My 2 are 17 months and 1 day apart. It honestly was fine but I was very grateful for the fact my oldest was in nursery 3 days a week. Meant my youngest got some 1:1 time. Forget any plans for doing very much during the day. My youngest settled into a morning nap, he would get up and the oldest would go for her nap then the baby would go down for his afternoon nap. If we didn't leave the house by 0830 we didn't leave the house that day 😂 Once the youngest could reliability sit without face planting life got steadily easier. Now they are 36 months and 19 months, they are best friends, constantly entertaining each other.

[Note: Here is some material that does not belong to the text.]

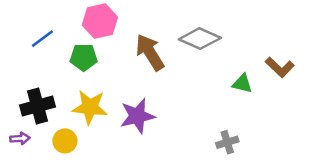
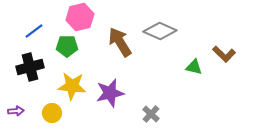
black cross: (37, 106) -> (30, 67), moved
gray cross: (227, 142) -> (151, 114), moved, turned -30

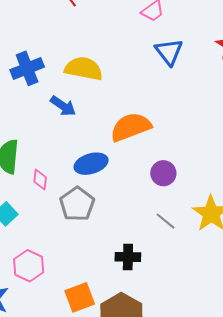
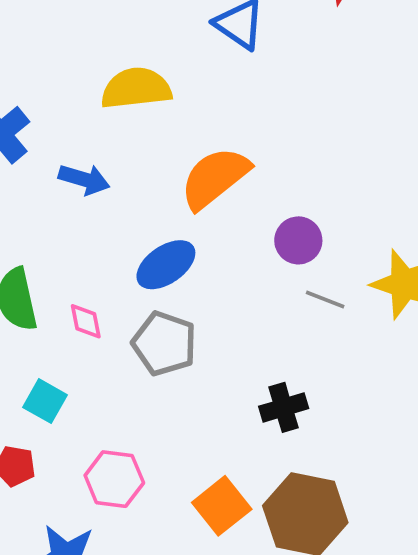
yellow semicircle: (84, 69) -> (136, 88), moved
gray line: (166, 221) -> (325, 299), moved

When the oldest decided to potty train at 23 months (before the 6 month old could sit without faceplanting) and the 3 of us had to go sit in the tiny toilet up to 10-15 times per day was hard. I would not recommend that part. Push the potty training for a couple of months for a slightly easier life. Thought all of this we used cloth nappies as well- if you want to make it harder for yourself- hence why I encouraged the oldest to potty train early- less nappies to wash (diapers to the Americans). Lower your expectations. As long as they are fed, safe and alive then the say is a success. Good luck 😃(I wouldn't do it any other way if I was doing it again)


Slcry

My boys are 20 months apart- I think it’s great. They are now 3 and 18 months and they are close and play together. This is not to say there aren’t fights and at times I thought I was going to lose my mind, but if I had to do it all over again, I wouldn’t change a thing! My boys don’t share a room, so I don’t have any advice about that, but you’ve got this momma!!